Ex-detective recalls meeting 'devilish' Ian Brady

A retired detective constable who worked on the Moors Murders case has spoken about his time with “devilish” Ian Brady.

Evan John Hughes, from Pwllheli, was one of the first officers to sit with the child killer after he was arrested in October 1965.

Along with his lover Myra Hindley, Brady tortured and murdered five children over an 18-month period during the 1960s.

The pair were later jailed at Chester Assizes in 1966.
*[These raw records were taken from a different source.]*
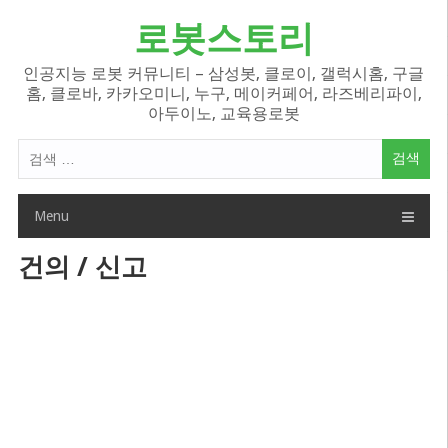
Skip
로봇스토리
to
content
인공지능 로봇 커뮤니티 – 삼성봇, 클로이, 갤럭시홈, 구글
홈, 클로바, 카카오미니, 누구, 메이커페어, 라즈베리파이,
아두이노, 교육용로봇
검
색
어:
Menu
건의 / 신고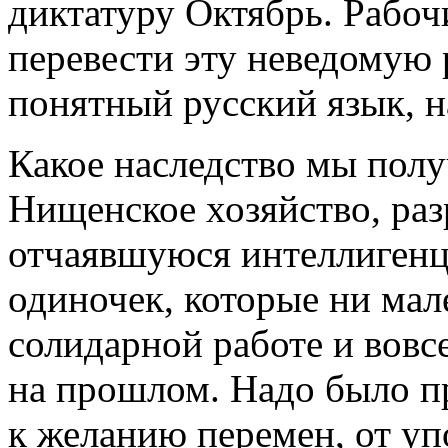
диктатуру Октябрь. Рабоч
перевести эту неведомую
понятный русский язык, н
Какое наследство мы полу
Нищенское хозяйство, ра
отчаявшуюся интеллигенц
одиночек, которые ни мал
солидарной работе и вовсе
на прошлом. Надо было пр
к желанию перемен, от уп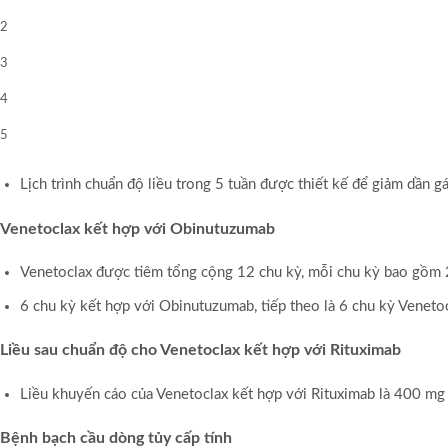
2
3
4
5
Lịch trình chuẩn độ liều trong 5 tuần được thiết kế để giảm dần g
Venetoclax kết hợp với
O
binutuzumab
Venetoclax được tiêm tổng cộng 12 chu kỳ, mỗi chu kỳ bao gồm
6 chu kỳ kết hợp với Obinutuzumab, tiếp theo là 6 chu kỳ Veneto
Liều sau chuẩn độ cho
V
enetoclax kết hợp với
R
ituximab
Liều khuyến cáo của Venetoclax kết hợp với Rituximab là 400 mg x
Bệnh bạch cầu dòng tủy cấp tính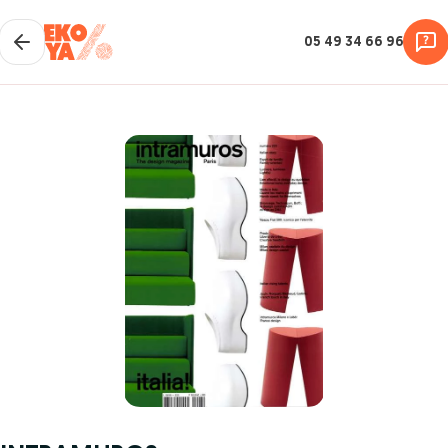
05 49 34 66 96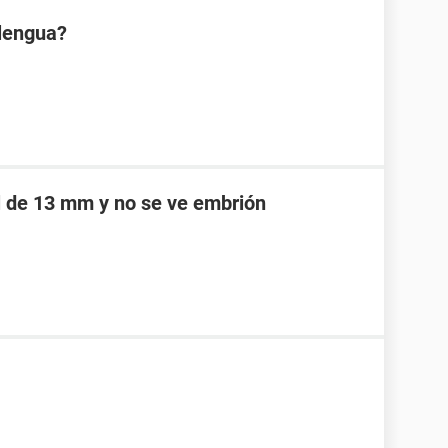
 lengua?
l de 13 mm y no se ve embrión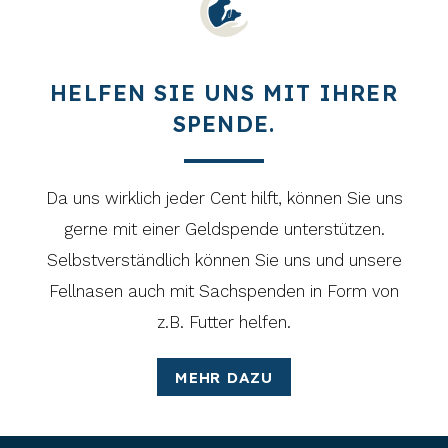
HELFEN SIE UNS MIT IHRER
SPENDE.
Da uns wirklich jeder Cent hilft, können Sie uns
gerne mit einer Geldspende unterstützen.
Selbstverständlich können Sie uns und unsere
Fellnasen auch mit Sachspenden in Form von
z.B. Futter helfen.
MEHR DAZU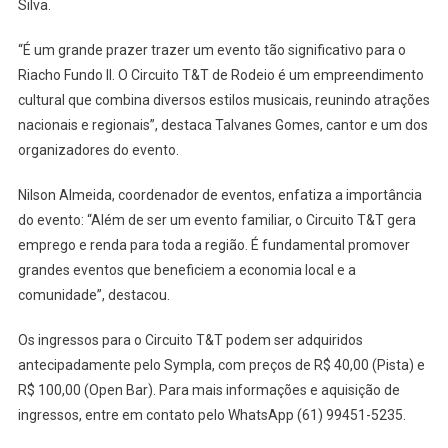
Silva.
“É um grande prazer trazer um evento tão significativo para o
Riacho Fundo II. O Circuito T&T de Rodeio é um empreendimento
cultural que combina diversos estilos musicais, reunindo atrações
nacionais e regionais”, destaca Talvanes Gomes, cantor e um dos
organizadores do evento.
Nilson Almeida, coordenador de eventos, enfatiza a importância
do evento: “Além de ser um evento familiar, o Circuito T&T gera
emprego e renda para toda a região. É fundamental promover
grandes eventos que beneficiem a economia local e a
comunidade”, destacou.
Os ingressos para o Circuito T&T podem ser adquiridos
antecipadamente pelo Sympla, com preços de R$ 40,00 (Pista) e
R$ 100,00 (Open Bar). Para mais informações e aquisição de
ingressos, entre em contato pelo WhatsApp (61) 99451-5235.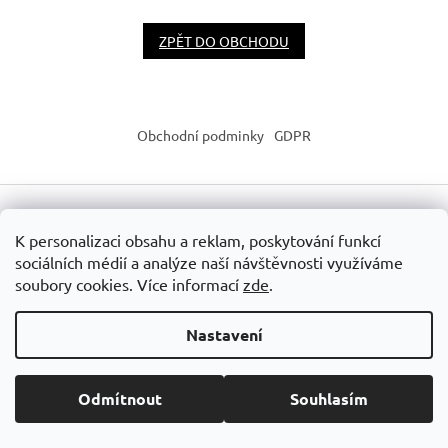
ZPĚT DO OBCHODU
Z
á
Obchodní podminky
GDPR
p
a
t
í
Vytvořil Shoptet
K personalizaci obsahu a reklam, poskytování funkcí
sociálních médií a analýze naší návštěvnosti využíváme
soubory cookies. Více informací
zde
.
Copyright 2026
SUPP STORE
. Všechna práva vyhrazena.
Upravit
nastavení cookies
Nastavení
Odmítnout
Souhlasím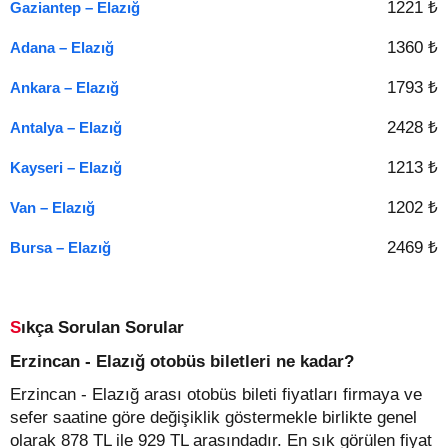
1221 ₺
Gaziantep – Elazığ
1360 ₺
Adana – Elazığ
1793 ₺
Ankara – Elazığ
2428 ₺
Antalya – Elazığ
1213 ₺
Kayseri – Elazığ
1202 ₺
Van – Elazığ
2469 ₺
Bursa – Elazığ
Sıkça Sorulan Sorular
Erzincan - Elazığ otobüs biletleri ne kadar?
Erzincan - Elazığ arası otobüs bileti fiyatları firmaya ve
sefer saatine göre değişiklik göstermekle birlikte genel
olarak 878 TL ile 929 TL arasındadır. En sık görülen fiyat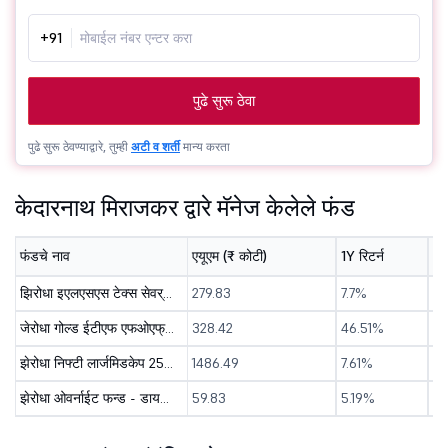
+91
पुढे सुरू ठेवा
पुढे सुरू ठेवण्याद्वारे, तुम्ही
अटी व शर्ती
मान्य करता
केदारनाथ मिराजकर द्वारे मॅनेज केलेले फंड
फंडचे नाव
एयूएम (₹ कोटी)
1Y रिटर्न
3Y
झिरोधा इएलएसएस टेक्स सेवर् निफ्टी लार्जमिडकेप 250 इन्डेक्स फन्ड - डायरेक्ट ( जि )
279.83
7.7%
-
जेरोधा गोल्ड ईटीएफ एफओएफ् - डायरेक्ट ( जि )
328.42
46.51%
-
झेरोधा निफ्टी लार्जमिडकेप 250 इन्डेक्स फन्ड - डायरेक्ट ( जि )
1486.49
7.61%
-
झेरोधा ओवर्नाईट फन्ड - डायरेक्ट ( जि )
59.83
5.19%
-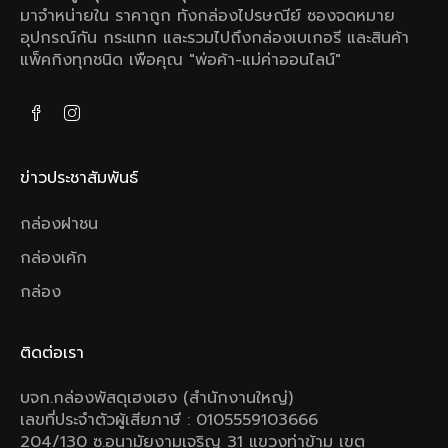
มาจําหน่ายใน ราคาถูก ทังกล่องไปรษณีย์ ซองจดหมาย
อุปกรณ์กัน กระแทก และรวมไปถึงกล่องเบเกอรี และสินค้า
แพ็คกิงทุกชนิด เพือคุณ "พ่อค้า-แม่ค่าออนไลน์"
ข่าวประชาสัมพันธ์
กล่องฝาชน
กล่องเค้ก
กล่อง
ติดต่อเรา
บจก.กล่องพัสดุเฮงเฮง (สำนักงานใหญ่)
เลขที่ประจำตัวผู้เสียภาษี : 0105559103666
204/130 ซ.อนามัยงามเจริญ 31 แขวงท่าข้าม เขต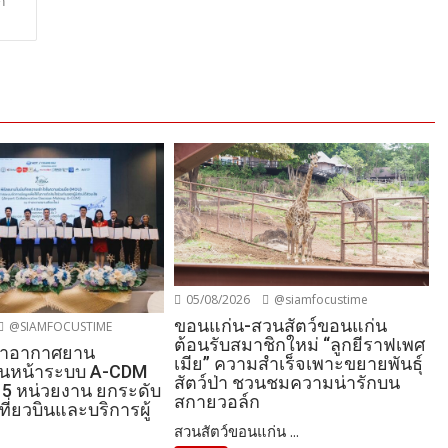
ก
05/08/2026
@siamfocustime
ขอนแก่น-สวนสัตว์ขอนแก่น
@SIAMFOCUSTIME
ต้อนรับสมาชิกใหม่ “ลูกยีราฟเพศ
ท่าอากาศยาน
เมีย” ความสำเร็จเพาะขยายพันธุ์
ดินหน้าระบบ A-CDM
สัตว์ป่า ชวนชมความน่ารักบน
5 หน่วยงาน ยกระดับ
สกายวอล์ก
ี่ยวบินและบริการผู้
สวนสัตว์ขอนแก่น ...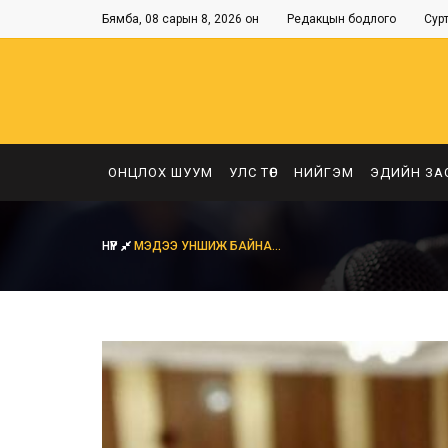
Бямба, 08 сарын 8, 2026 он
Редакцын бодлого
Сур
ОНЦЛОХ ШУУМ
УЛС ТӨР
НИЙГЭМ
ЭДИЙН ЗА
НҮҮР
МЭДЭЭ УНШИЖ БАЙНА...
Brady was initially sentenced for the murders of Edward Evans, 17, John Kilbride, 12, and 10-year-old Lesley Ann Downey.

In 1985 he also admitted to the murders of Pauline Reade, 16, and Keith Bennett, who was 12.

Mr Hughes has now spoken out about the serial killer, who died at the age of 79 yesterday at Ashworth Hospital where he had been detained for the last three decades.

A portrait of Moors Murderer Myra Hindley

The former police officer told the BBC: “Honestly, you would think that he hadn’t committed anything, he hadn’t done anything wrong.

“He was quite cool, reading a newspaper and having a smoke.

“He was a hard man and devilish obviously in what he had committed but on the other hand he didn’t show this.

“He was a stern, angry-looking man who said nothing.”

Mr Hughes also recalled the “difficult” task of taking Edward Evans’ mother to the mortuary to indentify her son with a fellow officer.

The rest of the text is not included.